▶ [Information supplied]
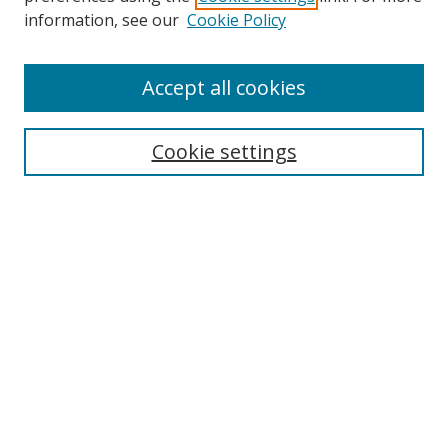
information, see our
Cookie Policy
Accept all cookies
Search
Enter search terms:
Cookie settings
Select context to search:
Advanced Search
Browse
Collections
Journals
Exhibits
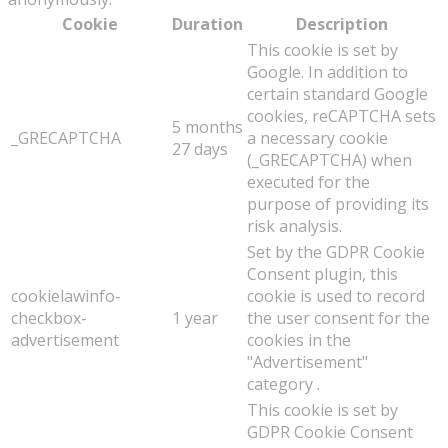
Cookie
Duration
Description
This cookie is set by
Google. In addition to
certain standard Google
cookies, reCAPTCHA sets
5 months
_GRECAPTCHA
a necessary cookie
27 days
(_GRECAPTCHA) when
executed for the
purpose of providing its
risk analysis.
Set by the GDPR Cookie
Consent plugin, this
cookielawinfo-
cookie is used to record
checkbox-
1 year
the user consent for the
advertisement
cookies in the
"Advertisement"
category .
This cookie is set by
GDPR Cookie Consent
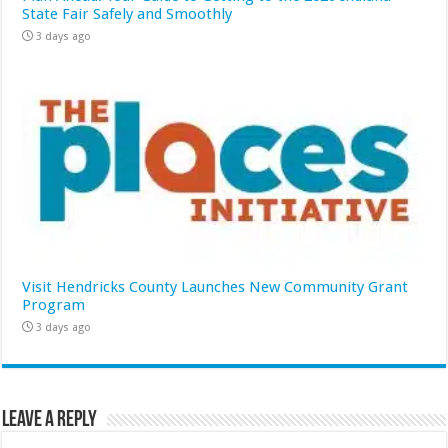
State Fair Safely and Smoothly
3 days ago
Visit Hendricks County Launches New Community Grant
Program
3 days ago
Leave a Reply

▶ [Task to carry out]
Write out the data precisely as given, excluding the pictures.

▶ [Result of the task]
information, see our
Cookie Policy
Accept all cookies
Search
Enter search terms:
Cookie settings
Select context to search:
Advanced Search
Browse
Collections
Journals
Exhibits
Cookie
Duration
Description
This cookie is set by
Google. In addition to
certain standard Google
cookies, reCAPTCHA sets
5 months
_GRECAPTCHA
a necessary cookie
27 days
(_GRECAPTCHA) when
executed for the
purpose of providing its
risk analysis.
Set by the GDPR Cookie
Consent plugin, this
cookielawinfo-
cookie is used to record
checkbox-
1 year
the user consent for the
advertisement
cookies in the
"Advertisement"
category .
This cookie is set by
GDPR Cookie Consent
State Fair Safely and Smoothly
3 days ago
Visit Hendricks County Launches New Community Grant
Program
3 days ago
Leave a Reply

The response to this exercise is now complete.